Left untreated, these symptoms of diabetes can develop into complications such as kidney failure, blood vessel blockages, heart disease, or blindness. Suppose you experience these symptoms (risk factors). You should talk to your healthcare provider about testing your blood sugar levels there.

Can diabetes be prevented or cured?

There is no cure for diabetes type1, an autoimmune condition that dramatically reduces the body’s ability to produce insulin. The lack of insulin makes it hard to control blood sugar levels. The earlier the condition is detected, the less likely it is to cause broader complications.

Diabetes type1 is a lifelong condition that requires disciplined management.

  • Insulin replacement either by injection (often self-administered) or by insulin pump
  • Tracking of blood glucose + a good understanding of their implications
  • Adopting a healthy diet and eating plan
  • Taking regular exercise (physical activity)

These actions are vital, but you must work closely with your healthcare team. Keep your doctor/specialists, dietician, and pharmacist informed of any changes in your condition.

Diabetes type2

Effective management of diabetes type2 keeps blood sugar levels within the target range. It aims to prevent both short and long-term complications.

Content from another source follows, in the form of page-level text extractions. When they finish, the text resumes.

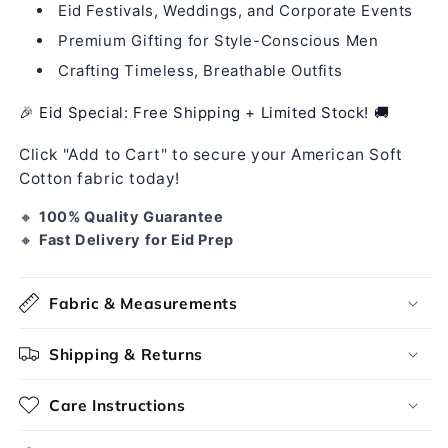
Eid Festivals, Weddings, and Corporate Events
Premium Gifting for Style-Conscious Men
Crafting Timeless, Breathable Outfits
🎉 Eid Special: Free Shipping + Limited Stock! 🚚
Click "Add to Cart" to secure your American Soft
Cotton fabric today!
🔸
100% Quality Guarantee
🔸
Fast Delivery for Eid Prep
Fabric & Measurements
Shipping & Returns
Care Instructions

Critical to successful diabetes management is managing blood sugar levels. Aim to avoid hypoglycemia (low blood sugar) and hyperglycemia (high blood sugar). Your healthcare team will work with you to agree on your targets.

Your commitment is essential. You will need to:-

  • Take the prescribed medicines
  • Track (at home) your blood sugar and blood pressure
  • Achieve (and maintain) a healthy weight
  • Take exercise (physical activity) daily
  • Maintain a healthy balanced diet

Does my health plan cover diabetes?

Many people are concerned that their health insurance provider will refuse coverage if they have diabetes.

All ACA-compliant plans, whether individual or small groups, must cover these conditions, which are risk factors for diabetes type 2:

  • Type2 diabetes
  • Blood pressure
  • Cholesterol (adults of certain ages)
  • Diet counseling ( adults at risk of chronic disease, e.g., diabetes type2)
  • Excess weight (screening and treatment)
  • Alcohol misuse (screening and counseling)
  • Tobacco use (screening. and cessation interventions for users)

Pregnant women are entitled to free screening for gestational diabetes (for those 24-28 weeks pregnant and those at high risk, e.g., family history of diabetes).

These tests and screenings are FREE: no deductibles, no co-pays, and no co-insurance if your provider is in your plan’s network. Be aware that these tests and screening indicate the need for further needs, e.g., medication or services, e.g., specialist consultation. These needs and services will not be “free.” The proportion of these costs you will pay depends on your insurer and plan.

Medicare (part A) is free, but you must enroll to take advantage of the benefits. The benefits are broadly similar to those covered by ACA- compliant health plans. Original Medicare does not cover the cost of medication. Your out-of-pocket costs-deductibles, co-pays, and co-insurances will depend on your chosen Medicare plan.

It makes sense to discuss your possible healthcare needs with your doctor. A trained insurance expert with knowledge and experience can help you find the best health insurance to meet your specific requirements.